Page-level text extractions
[Start of Attachment]

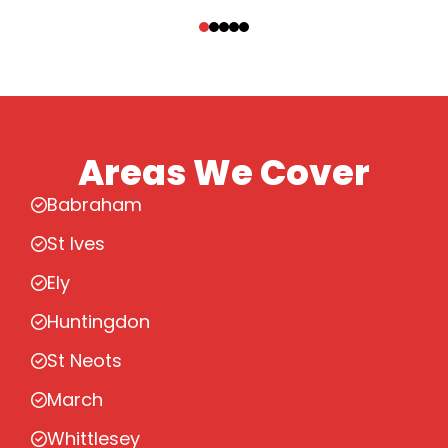
‹
›
Areas We Cover
Babraham
St Ives
Ely
Huntingdon
St Neots
March
Whittlesey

[End of Attachment]

The task
Since the copy should hold text only, set down each record exactly and leave the pictures out.

Task output
‹
›
Areas We Cover
Babraham
St Ives
Ely
Huntingdon
St Neots
March
Whittlesey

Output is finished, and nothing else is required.